I’ve traveled a lot in 2019, likely the most I’ve ever traveled in my life.
For my trips to the airport in 2019 while I lived in Central Oregon (January to April) and then after I moved to the greater Denver metro area (April), I’ve tried to have Mike my miniature schnauzer be in the car taking me to the airport and picking me up.
Mike seems to understand when I am going into “human storage” and when I am being retrieved! It appears to lessen his anxiety when I am missing from his home for a couple days to a week – he knows I am just in storage!
Speaking of airports, I did not know about this until I moved to Denver, but the Denver International Airport (DIA) has quite a bit of lore about it.
This lore includes conspiracy theories such as that it contains secret underground bunkers.
You can read a summary of some of the common theories on this page – “5 Conspiracy Theories Surrounding the Denver Airport” on mental floss.com.
Some of the biggest DIA lore surrounds the airport “mascot” and the strange murals around the airport. Here is an excerpt from mental floss.com:
Conspiracy theories aside, it’s hard to deny the weirdness of DIA’s unofficial mascot—a massive horse statue called “Blue Mustang” that has already killed at least one man. At 32 feet tall and 9000 pounds (it’s made out of fiberglass), “Blue Mustang” is huge and imposing, and its glowing red eyes don’t help matters. This thing is giant and really scary—and it killed the man who made it. Really.
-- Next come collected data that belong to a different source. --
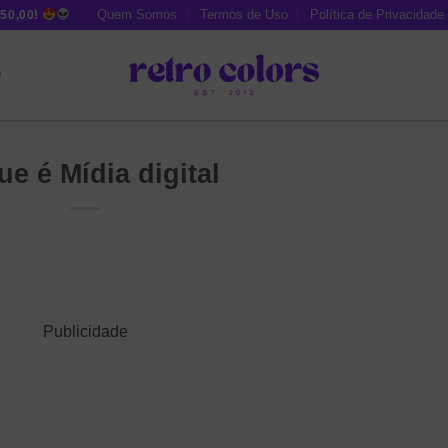
Quem Somos
Termos de Uso
Política de Privacidade
50,00!
O
ue é Mídia digital
Publicidade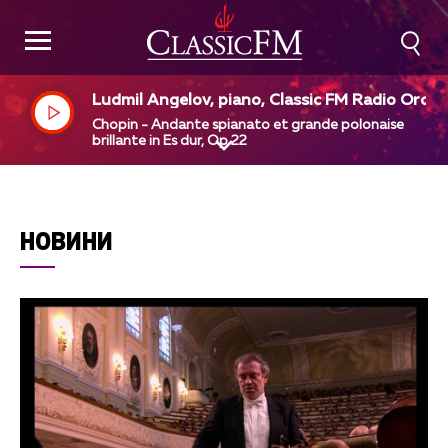
Ludmil Angelov, piano, Classic FM Radio Orche
tra, Dejan Pavlov, dir
Chopin - Andante spianato et grande polonaise
brillante in Es dur, Op 22
НОВИНИ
Artist Luis Jimenez died in 2006 when a piece of the sculpture’s head broke off and severed an artery in his leg.
Leo Tanguma’s two murals, which take up wide swathes of wallspace in DIA’s baggage claim, might have some nice names—they are called “Children of the World Dream of Peace” and “In Peace and Harmony with Nature,” respectively—but their actual content is terrifying. Death-masked soldiers stalk children with guns, animals are dead and kept under glass, and the entire world looks to have been destroyed. As if being at the airport isn’t bad enough.
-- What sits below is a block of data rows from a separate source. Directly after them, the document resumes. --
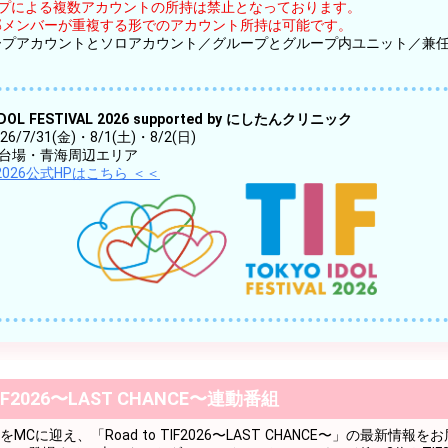
ープによる複数アカウントの所持は禁止となっております。
部メンバーが重複する形でのアカウント所持は可能です。
ープアカウントとソロアカウント／グループとグループ内ユニット／兼
IDOL FESTIVAL 2026 supported by にしたんクリニック
6/7/31(金)・8/1(土)・8/2(日)
台場・青海周辺エリア
F2026公式HPはこちら ＜＜
 TIF2026〜LAST CHANCE〜連動番組
をMCに迎え、「Road to TIF2026〜LAST CHANCE〜」の最新情報を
I’ve spent a lot of time at DIA since moving to the Denver area in April 2019 and so far it just seems like a large airport, nothing creepy. I’ve seen a couple of the controversial murals in person and they just seem odd and like they were created by someone on a LSD trip!
DIA has been under going a remodel and the airport leadership appears to have a sense of humor about the conspiracy theories familiar to locals.
You can’t say people in Denver do not have a sense of humor!
For some of my readers it is already 2020! For me in Colorado, 2020 is about to shortly begin.
I’ve already begun formulating my 2020 resolutions and look forward to reading some of yours. I have a lot of sewing (and more traveling/human storage at the airport) planned and looking forward to sharing my adventures with you.